Premium-Geschäft in Deutschland weiter rückläufig

IATA sieht Stabilisierung der Passagierzahlen

19.08.2009 - 13:32 0 Kommentare

Die IATA hat eine Mäßigung der Passagierrückgänge festgestellt. In dem jetzt veröffentlichten "Premium Traffic Monitor" für den Monat Juni spricht der Luftfahrtverband von einer Stabilisierung der Passagierzahlen sowohl im Economy- als auch im Premium-Segment.

Gatwick Airport - © © dpa -

Gatwick Airport © dpa

Die IATA hat ihren „Premium Traffic Monitor“ für den Monat Juni veröffentlicht. Wie aus dem Bericht hervorgeht, lagen die Passagierzahlen der Airlines weltweit 7,1 Prozent unter denen vom Juni 2008. Im Mai hatte der Rückgang im Vergleich zum Vorjahreszeitraum noch 9,2 Prozent betragen.

Sowohl bei den Buchungen der Economy-Klasse als auch bei den Buchungen der Premium-Angebote hat der Nachfragerückgang nachgelassen. Die Buchungen in der Economy-Klasse gingen im Juni lediglich um 5,5 Prozent zurück – im Mai betrug der Rückgang noch 7,6 Prozent. Auch bei den Premium-Angeboten scheint die Talsohle insgesamt erreicht zu sein: Wie die IATA weiter mitteilte, lagen die Buchungen in diesem Bereich im Juni 21,3 Prozent unter denen des Vorjahreszeitraums. Im Mai lag der Rückgang noch bei 23,6 Prozent.
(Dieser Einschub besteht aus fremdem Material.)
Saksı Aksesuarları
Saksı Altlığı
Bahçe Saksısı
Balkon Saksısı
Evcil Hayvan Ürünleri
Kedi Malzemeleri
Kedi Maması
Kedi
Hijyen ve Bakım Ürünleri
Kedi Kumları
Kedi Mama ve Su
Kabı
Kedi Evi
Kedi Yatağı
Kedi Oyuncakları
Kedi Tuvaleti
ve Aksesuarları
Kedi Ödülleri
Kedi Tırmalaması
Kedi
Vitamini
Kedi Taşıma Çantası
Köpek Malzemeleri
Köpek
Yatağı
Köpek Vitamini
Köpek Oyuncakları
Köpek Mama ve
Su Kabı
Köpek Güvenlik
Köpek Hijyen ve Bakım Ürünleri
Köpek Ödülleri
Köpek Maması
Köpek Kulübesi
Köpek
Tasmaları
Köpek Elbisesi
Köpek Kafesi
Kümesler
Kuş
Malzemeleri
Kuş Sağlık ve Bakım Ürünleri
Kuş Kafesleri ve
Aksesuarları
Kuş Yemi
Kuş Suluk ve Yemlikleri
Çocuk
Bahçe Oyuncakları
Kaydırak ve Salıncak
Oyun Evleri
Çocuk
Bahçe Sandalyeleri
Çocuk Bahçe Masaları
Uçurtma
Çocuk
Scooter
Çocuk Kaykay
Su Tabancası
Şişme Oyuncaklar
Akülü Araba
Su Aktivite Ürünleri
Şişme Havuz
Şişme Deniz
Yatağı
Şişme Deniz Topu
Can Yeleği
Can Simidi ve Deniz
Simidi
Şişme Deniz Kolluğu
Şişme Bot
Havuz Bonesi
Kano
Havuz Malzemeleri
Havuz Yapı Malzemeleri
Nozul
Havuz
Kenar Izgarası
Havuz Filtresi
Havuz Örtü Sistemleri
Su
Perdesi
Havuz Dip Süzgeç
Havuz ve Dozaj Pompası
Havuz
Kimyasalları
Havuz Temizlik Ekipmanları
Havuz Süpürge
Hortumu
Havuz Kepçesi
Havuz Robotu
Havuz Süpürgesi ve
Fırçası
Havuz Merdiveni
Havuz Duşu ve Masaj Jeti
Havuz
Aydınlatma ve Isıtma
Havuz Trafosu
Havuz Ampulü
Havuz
Ein Problem sei allerdings, dass die Stabilisierung der Passagierzahlen zum Teil auf Kosten der Yields erfolge. Um den Cashflow zu erhöhen, böten die Fluggesellschaften mehr günstige Sitzplätze an. Wie die IATA weiter feststellte, sanken die Umsätze aus dem Premium-Geschäft im ersten Quartal dieses Jahres um rund 33 Prozent und im zweiten Quartal gar um 41 Prozent.

Premium-Geschäft in Deutschland weiter rückläufig

Die Abschwächung des Nachfragerückgangs war nicht in allen Märkten gleichermaßen zu beobachten. Bei den europäischen Airlines, insbesondere in Frankreich und Deutschland, sei die Nutzung der Premium-Angebote im Juni (minus 31,3 Prozent) sogar noch stärker zurückgegangen als im Mai (minus 30,6 Prozent), hieß es weiter. Dies scheine jedoch nicht nur daran zu liegen, dass die jüngste Konjunkturbelebung noch nicht in diesen Geschäftsbereichen angekommen sei. Vielmehr könnte es sich um ein strukturelles Problem handeln: Passagiere, die sich früher Premium-Angebote geleistet hätten und derzeit die günstigeren Tickets der Economy-Klasse oder Angebote von Billigfluggesellschaften bevorzugten, würden möglicherweise nicht zu den alten Reisegewohnheiten zurückkehren.

Dementsprechend haben sich die Passagierzahlen der Economy-Klasse in Europa deutlich positiver entwickelt: Der Nachfragerückgang betrug im Juni lediglich 3 Prozent – im Mai waren die Passagierzahlen in diesem Bereich noch um 4,9 Prozent gesunken.